Are you using the official 1 meter USB cable supplied with the camera or a longer cable of your own choice? I noted the mention of 'a fully USB3 compliant cable', which made me wonder about this.

svebert commented 3 years ago

It is 1m USB3 cable (it is not the supplied cable). But we tested a lot of cables and the cable is here not the problem. In the end, the disconnection is not my problem. My problem is the deadlock in the stop() command. That is (in my opinion) not a hardware related problem (also it occurs only randomly on my hardware). It is somthing fishy in the software. Even, if it is a firmware problem (I am not running the newest firmware), there should not happen this deadlock behaviour. I am ok with it, that my camera works unstable with the "old" firmware and the "weird" pc. I am not ok with the freezing/deadlock, from which I cannot recover without killing my application.

MartyG-RealSense commented 3 years ago

I located a past C++ case on Windows where a camera would become unresponsive and the only way to correct it was to unplug-replug the camera or to completely power off and reboot the PC with the power button (restarts did not work).

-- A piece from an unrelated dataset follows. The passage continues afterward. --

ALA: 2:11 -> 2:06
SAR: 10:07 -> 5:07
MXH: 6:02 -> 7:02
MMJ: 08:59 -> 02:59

https://github.com/IntelRealSense/librealsense/issues/6397

In that case, I provided a link to information for using a Microsoft tool called DevCon to reset the entire USB port on a Windows computer instead of just resetting the camera. Resetting the entire port means that it is not necessary to detect the camera in order to do so.

https://github.com/IntelRealSense/librealsense/issues/6397#issuecomment-629381036

MartyG-RealSense commented 3 years ago

Hi @svebert Do you require further assistance with this case, please? Thanks!

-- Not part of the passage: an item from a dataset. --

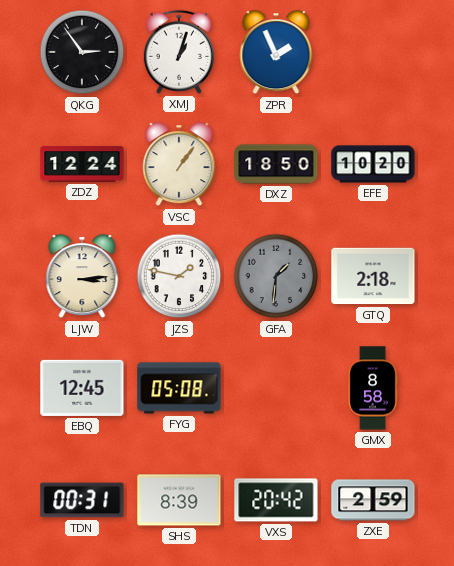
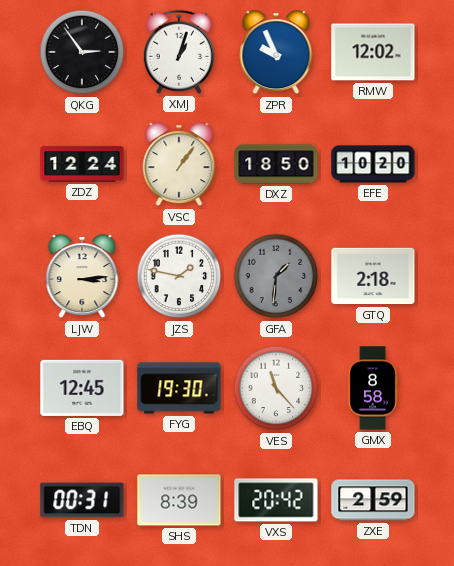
ZPR: 1:56 -> 9:56
RMW: none -> 12:02
FYG: 05:08 -> 19:30
VES: none -> 11:23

svebert commented 3 years ago

The problem is not resolved, yet. I still wanted to test a variation of sleep + hardware-reset before and after the stop().

MartyG-RealSense commented 3 years ago

Okay, thanks for the update. Please do provide your tests results once you have them. Good luck!

shivak7 commented 3 years ago

@svebert I had a similar problem with pipeline.stop() hanging but in the case of corrupted bag files. I found that doing a hardware reset, followed by a pipe.start(cfg) and then immediately pipe.stop() managed to get out of the deadlock (it takes 2-3 seconds to exit probably because of the reset but it seems to work). I'm using this as a temporary workaround.

Not sure if it will work in your case with actual USB hardware but I thought it would be worth a shot.

svebert commented 3 years ago

@shivak7: Thank you. I will give it a shot. In the last days, the reconnecting issue nearly disappeared. Therefore, my program does not run frequently into the "Frame did not arrive within 5000" branch and thus not into the .stop() function. So I can't say, whether any workarounds with the hardware reset helps. There were two changes:

MartyG-RealSense commented 3 years ago

Thanks very much for the update @svebert - it's good to hear that your situation has improved!

MartyG-RealSense commented 3 years ago

Hi @svebert Do you require further assistance with this case, please? Thanks!

svebert commented 3 years ago

My problem is solved, for now. Unfortunately the root cause was never found. The cause was somewhere in the old firmware, loose contact of PC power supply and/or tightly calculated max current of power supply. Also a windows update may have fixed the issue.

MartyG-RealSense commented 3 years ago

Okay, thanks very much @svebert for the update! As your problem is solved for now, I will close the case. Feel free to open a new case if problems re-occur at a future date.